[Opening Entries provided section]
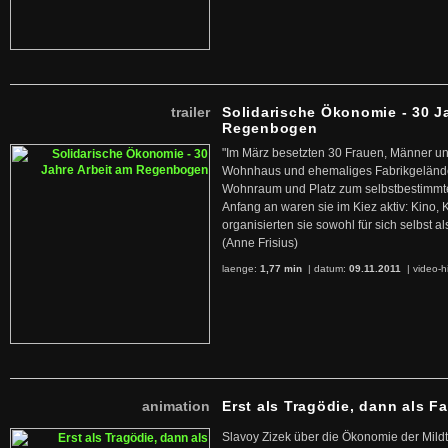
trailer
Solidarische Ökonomie - 30 J
Regenbogen
"Im März besetzten 30 Frauen, Männer un
Wohnhaus und ehemaliges Fabrikgelände
Wohnraum und Platz zum selbstbestimmt
Anfang an waren sie im Kiez aktiv: Kino,
organisierten sie sowohl für sich selbst al
(Anne Frisius)
laenge:
1,77 min
| datum:
09.11.2011
|
video-h
animation
Erst als Tragödie, dann als F
Slavoy Zizek über die Ökonomie der Mildt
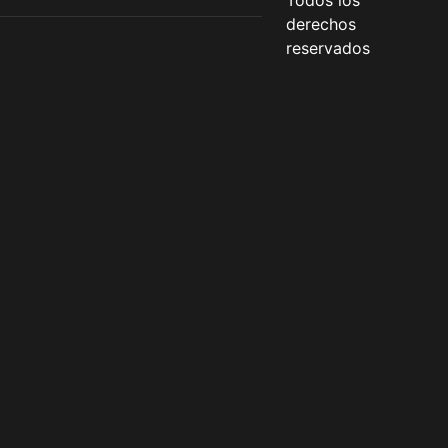
Todos los
derechos
reservados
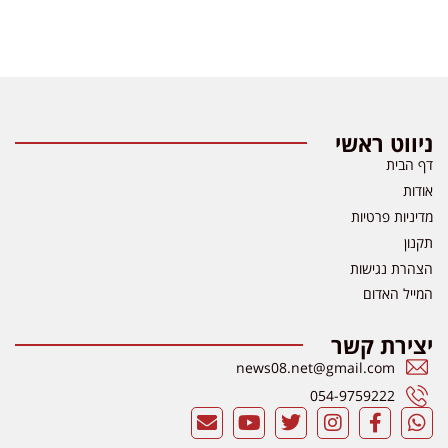
ניווט ראשי
דף הבית
אודות
מדיניות פרטיות
תקנון
הצהרת נגישות
המייל האדום
יצירת קשר
news08.net@gmail.com
054-9759222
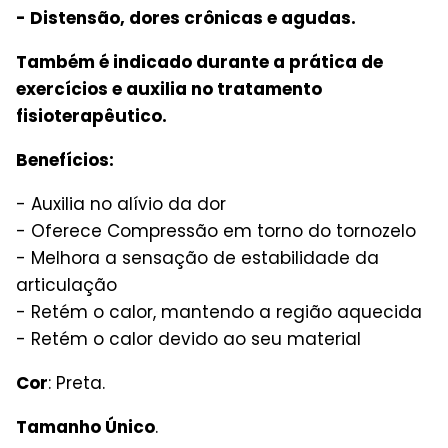
- Distensão, dores crônicas e agudas.
Também é indicado durante a prática de
exercícios e auxilia no tratamento
fisioterapêutico.
Benefícios:
- Auxilia no alívio da dor
- Oferece Compressão em torno do tornozelo
- Melhora a sensação de estabilidade da
articulação
- Retém o calor, mantendo a região aquecida
- Retém o calor devido ao seu material
Cor
: Preta.
Tamanho Único
.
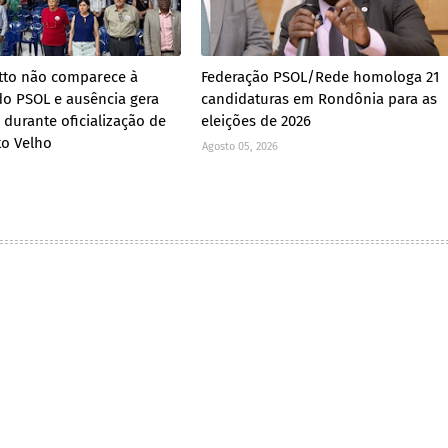
tto não comparece à
Federação PSOL/Rede homologa 21
o PSOL e ausência gera
candidaturas em Rondônia para as
 durante oficialização de
eleições de 2026
to Velho
Agosto 05, 2026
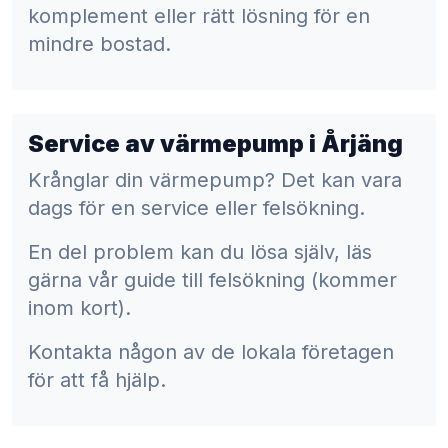
komplement eller rätt lösning för en
mindre bostad.
Service av värmepump i Årjäng
Krånglar din värmepump? Det kan vara
dags för en service eller felsökning.
En del problem kan du lösa själv, läs
gärna vår guide till felsökning (kommer
inom kort).
Kontakta någon av de lokala företagen
för att få hjälp.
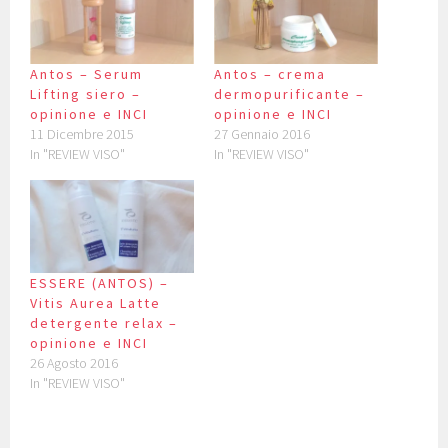
Antos – Serum
Antos – crema
Lifting siero –
dermopurificante –
opinione e INCI
opinione e INCI
11 Dicembre 2015
27 Gennaio 2016
In "REVIEW VISO"
In "REVIEW VISO"
ESSERE (ANTOS) –
Vitis Aurea Latte
detergente relax –
opinione e INCI
26 Agosto 2016
In "REVIEW VISO"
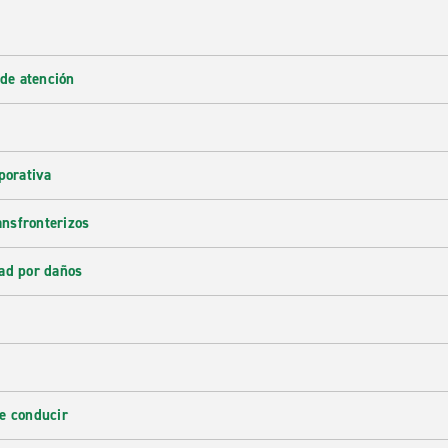
 de atención
porativa
ransfronterizos
ad por daños
e conducir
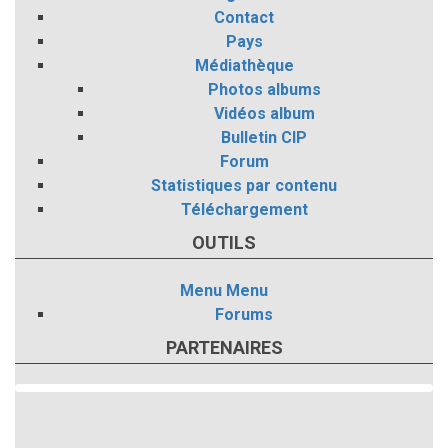
Contact
Pays
Médiathèque
Photos albums
Vidéos album
Bulletin CIP
Forum
Statistiques par contenu
Téléchargement
OUTILS
Menu
Menu
Forums
PARTENAIRES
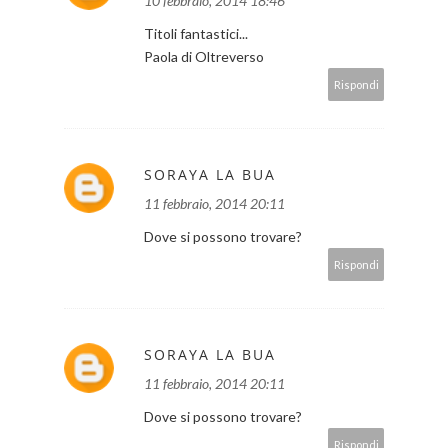
10 febbraio, 2014 18:46
Titoli fantastici...
Paola di Oltreverso
Rispondi
SORAYA LA BUA
11 febbraio, 2014 20:11
Dove si possono trovare?
Rispondi
SORAYA LA BUA
11 febbraio, 2014 20:11
Dove si possono trovare?
Rispondi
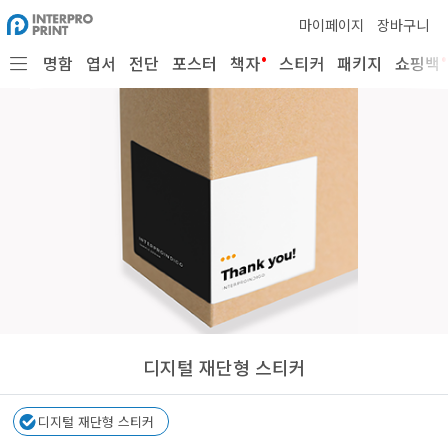
마이페이지
장바구니
•
•
명함
엽서
전단
포스터
책자
스티커
패키지
쇼핑백
디지털 재단형 스티커
디지털 재단형 스티커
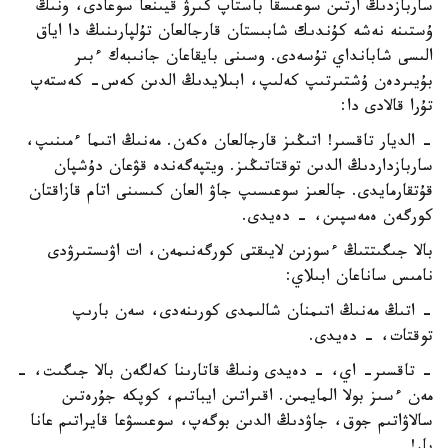
ساربازدىڭ ارتىن سوعىسقا باستاپ كىرۋ قيىنعا سوعادى، ونىڭ
ۇستىنە نەشە كۇندىك شابىستان قارجالعان تۇلپارىنىڭ دا اياق
الىسى شابانداي تۇسەدى. وسىنى بايقاعان جانىبەك ءبىر
بۇيىردەن ۇشتىرتىپ كەلىپ، ابىلايدىڭ الدىن كەس- كەستەپ
تۇرا قالادى دا:
- الديار تاقسىر! اتىڭىز قارجالعان ەكەن. مەنىڭ اتىما ءمىنىپ،
ساربازداردىڭ الدىن توقتاتىڭىز. ويتپەگەندە قۋعان دۇشپان
قۇتقارمايدى. جالعىز سوعىسىپ جاۋ العان كىسىنى اتام قازاقتان
كورگەن ەمەسپىن، - دەيدى.
بالا جىگىتتىڭ ءسوزىن لايىقتى كورگەنىمەن، ات اۋىستىرۋدى
نامىس ساناعان ابىلاي:
- اتىڭ مەنىڭ اتىمنان شالىمدى كورىنەدى، سەن بارىپ
توقتات، - دەيدى.
- تاقسىر- اي، - دەيدى ونىڭ قاتارىنا كەلگەن بالا جىگىت، -
مەن ءسىز بولا المايمىن. اقىراتىن ايباتىم، كوپكە جۇرەتىن
سالاۋاتىم جوق، جاۋدىڭ الدىن بوگەپ، سوعىسۋعا قايراتىم عانا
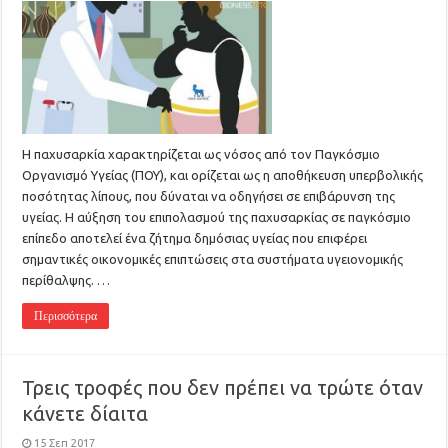
Η παχυσαρκία χαρακτηρίζεται ως νόσος από τον Παγκόσμιο
Οργανισμό Υγείας (ΠΟΥ), και ορίζεται ως η αποθήκευση υπερβολικής
ποσότητας λίπους, που δύναται να οδηγήσει σε επιβάρυνση της
υγείας. Η αύξηση του επιπολασμού της παχυσαρκίας σε παγκόσμιο
επίπεδο αποτελεί ένα ζήτημα δημόσιας υγείας που επιφέρει
σημαντικές οικονομικές επιπτώσεις στα συστήματα υγειονομικής
περίθαλψης. …
Περισσότερα
Τρεις τροφές που δεν πρέπει να τρώτε όταν
κάνετε δίαιτα
15 Σεπ 2017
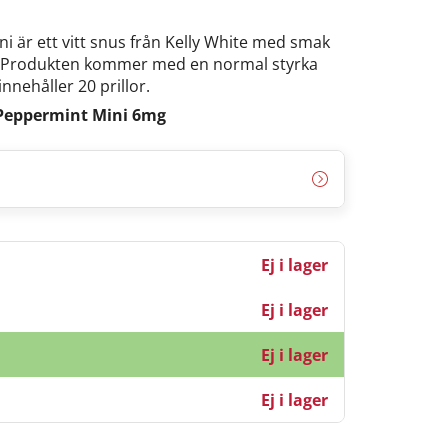
i är ett vitt snus från Kelly White med smak
.
Produkten kommer med en normal styrka
innehåller 20 prillor.
 Peppermint Mini 6mg
Ej i lager
Ej i lager
Ej i lager
Ej i lager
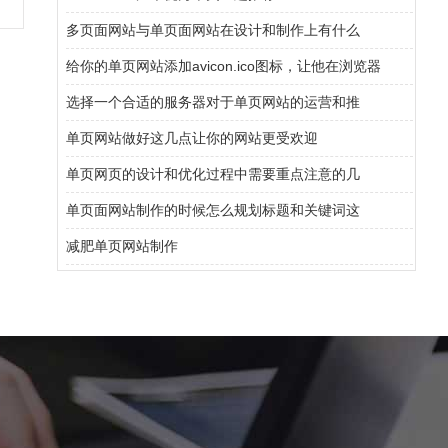
多页面网站与单页面网站在设计和制作上有什么
给你的单页网站添加avicon.ico图标，让他在浏览器
选择一个合适的服务器对于单页网站的运营和推
单页网站做好这几点让你的网站更受欢迎
单页网页的设计和优化过程中需要重点注意的几
单页面网站制作的时候怎么规划标题和关键词这
减肥单页网站制作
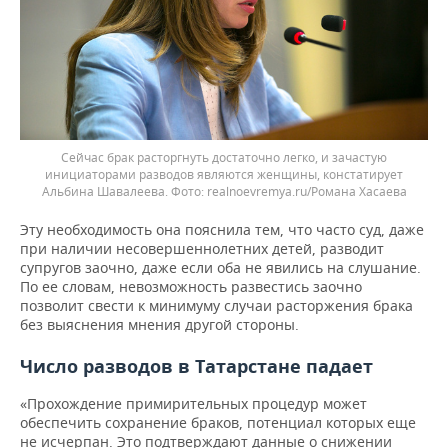
Сейчас брак расторгнуть достаточно легко, и зачастую
инициаторами разводов являются женщины, констатирует
Альбина Шавалеева.
realnoevremya.ru/Романа Хасаева
Эту необходимость она пояснила тем, что часто суд, даже
при наличии несовершеннолетних детей, разводит
супругов заочно, даже если оба не явились на слушание.
По ее словам, невозможность развестись заочно
позволит свести к минимуму случаи расторжения брака
без выяснения мнения другой стороны.
Число разводов в Татарстане падает
«Прохождение примирительных процедур может
обеспечить сохранение браков, потенциал которых еще
не исчерпан. Это подтверждают данные о снижении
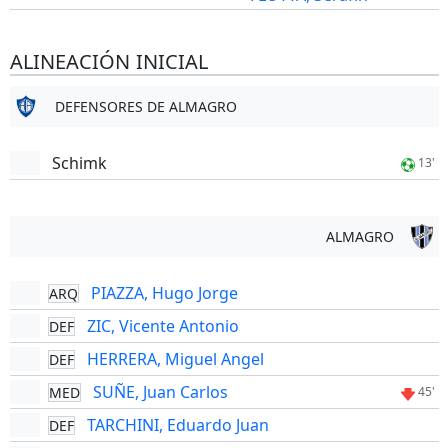
ALINEACIÓN INICIAL
DEFENSORES DE ALMAGRO
Schimk
13'
ALMAGRO
PIAZZA, Hugo Jorge
ARQ
ZIC, Vicente Antonio
DEF
HERRERA, Miguel Angel
DEF
SUÑE, Juan Carlos
MED
45'
TARCHINI, Eduardo Juan
DEF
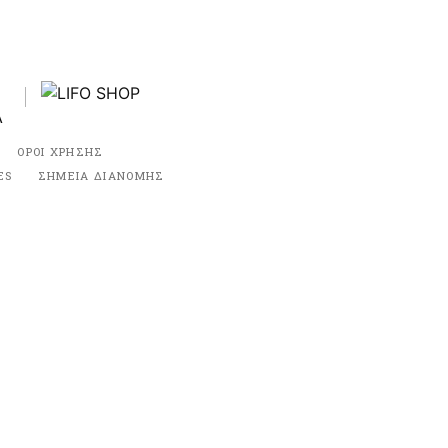
ΟΡΟΙ ΧΡΗΣΗΣ
ES
ΣΗΜΕΙΑ ΔΙΑΝΟΜΗΣ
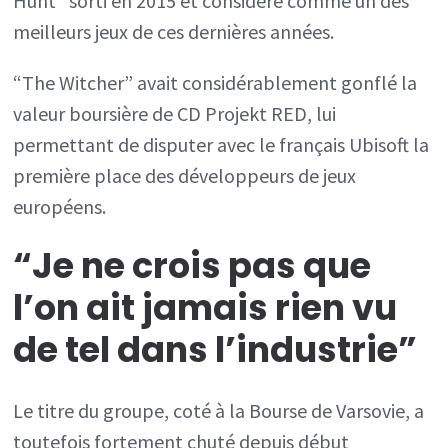
Hunt” sorti en 2015 et considéré comme un des
meilleurs jeux de ces dernières années.
“The Witcher” avait considérablement gonflé la
valeur boursière de CD Projekt RED, lui
permettant de disputer avec le français Ubisoft la
première place des développeurs de jeux
européens.
“Je ne crois pas que
l’on ait jamais rien vu
de tel dans l’industrie”
Le titre du groupe, coté à la Bourse de Varsovie, a
toutefois fortement chuté depuis début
[Closing Entries provided section]
- Task item -
Give back the whole listing exactly as it stands. No pictures belong in the copy.

- Solution -
trailer
Solidarische Ökonomie - 30 J
Regenbogen
"Im März besetzten 30 Frauen, Männer un
Wohnhaus und ehemaliges Fabrikgelände
Wohnraum und Platz zum selbstbestimmt
Anfang an waren sie im Kiez aktiv: Kino,
organisierten sie sowohl für sich selbst al
(Anne Frisius)
laenge:
1,77 min
| datum:
09.11.2011
|
video-h
animation
Erst als Tragödie, dann als F
Slavoy Zizek über die Ökonomie der Mildt
Todos los
derechos
reservados
ניווט ראשי
דף הבית
אודות
מדיניות פרטיות
תקנון
הצהרת נגישות
המייל האדום
יצירת קשר
news08.net@gmail.com
054-9759222
- Distensão, dores crônicas e agudas.
Também é indicado durante a prática de
exercícios e auxilia no tratamento
fisioterapêutico.
Benefícios:
- Auxilia no alívio da dor
- Oferece Compressão em torno do tornozelo
- Melhora a sensação de estabilidade da
articulação
- Retém o calor, mantendo a região aquecida
- Retém o calor devido ao seu material
Cor
: Preta.
Tamanho Único
.
tto não comparece à
Federação PSOL/Rede homologa 21
o PSOL e ausência gera
candidaturas em Rondônia para as
 durante oficialização de
eleições de 2026
to Velho
Agosto 05, 2026
komplement eller rätt lösning för en
mindre bostad.
Service av värmepump i Årjäng
Krånglar din värmepump? Det kan vara
dags för en service eller felsökning.
En del problem kan du lösa själv, läs
gärna vår guide till felsökning (kommer
inom kort).
Kontakta någon av de lokala företagen
för att få hjälp.
Antos – Serum
Antos – crema
Lifting siero –
dermopurificante –
opinione e INCI
opinione e INCI
11 Dicembre 2015
27 Gennaio 2016
In "REVIEW VISO"
In "REVIEW VISO"
ESSERE (ANTOS) –
Vitis Aurea Latte
detergente relax –
opinione e INCI
26 Agosto 2016
In "REVIEW VISO"
 de atención
porativa
ransfronterizos
ad por daños
e conducir
Contact
Pays
Médiathèque
Photos albums
Vidéos album
Bulletin CIP
Forum
Statistiques par contenu
Téléchargement
OUTILS
Menu
Menu
Forums
PARTENAIRES
10 febbraio, 2014 18:46
Titoli fantastici...
Paola di Oltreverso
Rispondi
SORAYA LA BUA
11 febbraio, 2014 20:11
Dove si possono trovare?
Rispondi
SORAYA LA BUA
11 febbraio, 2014 20:11
Dove si possono trovare?
Rispondi
마이페이지
장바구니
•
•
명함
엽서
전단
포스터
책자
스티커
패키지
쇼핑백
디지털 재단형 스티커
디지털 재단형 스티커
ساربازدىڭ ارتىن سوعىسقا باستاپ كىرۋ قيىنعا سوعادى، ونىڭ
ۇستىنە نەشە كۇندىك شابىستان قارجالعان تۇلپارىنىڭ دا اياق
الىسى شابانداي تۇسەدى. وسىنى بايقاعان جانىبەك ءبىر
بۇيىردەن ۇشتىرتىپ كەلىپ، ابىلايدىڭ الدىن كەس- كەستەپ
تۇرا قالادى دا:
- الديار تاقسىر! اتىڭىز قارجالعان ەكەن. مەنىڭ اتىما ءمىنىپ،
ساربازداردىڭ الدىن توقتاتىڭىز. ويتپەگەندە قۋعان دۇشپان
قۇتقارمايدى. جالعىز سوعىسىپ جاۋ العان كىسىنى اتام قازاقتان
كورگەن ەمەسپىن، - دەيدى.
بالا جىگىتتىڭ ءسوزىن لايىقتى كورگەنىمەن، ات اۋىستىرۋدى
نامىس ساناعان ابىلاي:
- اتىڭ مەنىڭ اتىمنان شالىمدى كورىنەدى، سەن بارىپ
توقتات، - دەيدى.
- تاقسىر- اي، - دەيدى ونىڭ قاتارىنا كەلگەن بالا جىگىت، -
مەن ءسىز بولا المايمىن. اقىراتىن ايباتىم، كوپكە جۇرەتىن
سالاۋاتىم جوق، جاۋدىڭ الدىن بوگەپ، سوعىسۋعا قايراتىم عانا
Η παχυσαρκία χαρακτηρίζεται ως νόσος από τον Παγκόσμιο
Οργανισμό Υγείας (ΠΟΥ), και ορίζεται ως η αποθήκευση υπερβολικής
ποσότητας λίπους, που δύναται να οδηγήσει σε επιβάρυνση της
υγείας. Η αύξηση του επιπολασμού της παχυσαρκίας σε παγκόσμιο
επίπεδο αποτελεί ένα ζήτημα δημόσιας υγείας που επιφέρει
σημαντικές οικονομικές επιπτώσεις στα συστήματα υγειονομικής
περίθαλψης. …
Περισσότερα
Τρεις τροφές που δεν πρέπει να τρώτε όταν
κάνετε δίαιτα
15 Σεπ 2017
i är ett vitt snus från Kelly White med smak
.
Produkten kommer med en normal styrka
innehåller 20 prillor.
 Peppermint Mini 6mg
Ej i lager
Ej i lager
Ej i lager
Ej i lager
多页面网站与单页面网站在设计和制作上有什么
给你的单页网站添加avicon.ico图标，让他在浏览器
选择一个合适的服务器对于单页网站的运营和推
单页网站做好这几点让你的网站更受欢迎
单页网页的设计和优化过程中需要重点注意的几
单页面网站制作的时候怎么规划标题和关键词这
减肥单页网站制作
Сейчас брак расторгнуть достаточно легко, и зачастую
инициаторами разводов являются женщины, констатирует
Альбина Шавалеева.
realnoevremya.ru/Романа Хасаева
Эту необходимость она пояснила тем, что часто суд, даже
при наличии несовершеннолетних детей, разводит
супругов заочно, даже если оба не явились на слушание.
По ее словам, невозможность развестись заочно
позволит свести к минимуму случаи расторжения брака
без выяснения мнения другой стороны.
Число разводов в Татарстане падает
«Прохождение примирительных процедур может
обеспечить сохранение браков, потенциал которых еще
не исчерпан. Это подтверждают данные о снижении
ALINEACIÓN INICIAL
DEFENSORES DE ALMAGRO
Schimk
13'
ALMAGRO
PIAZZA, Hugo Jorge
ARQ
ZIC, Vicente Antonio
DEF
HERRERA, Miguel Angel
DEF
SUÑE, Juan Carlos
MED
45'
TARCHINI, Eduardo Juan
DEF
ΟΡΟΙ ΧΡΗΣΗΣ
ES
ΣΗΜΕΙΑ ΔΙΑΝΟΜΗΣ
Hunt” sorti en 2015 et considéré comme un des
meilleurs jeux de ces dernières années.
“The Witcher” avait considérablement gonflé la
valeur boursière de CD Projekt RED, lui
permettant de disputer avec le français Ubisoft la
première place des développeurs de jeux
européens.
“Je ne crois pas que
l’on ait jamais rien vu
de tel dans l’industrie”
Le titre du groupe, coté à la Bourse de Varsovie, a
toutefois fortement chuté depuis début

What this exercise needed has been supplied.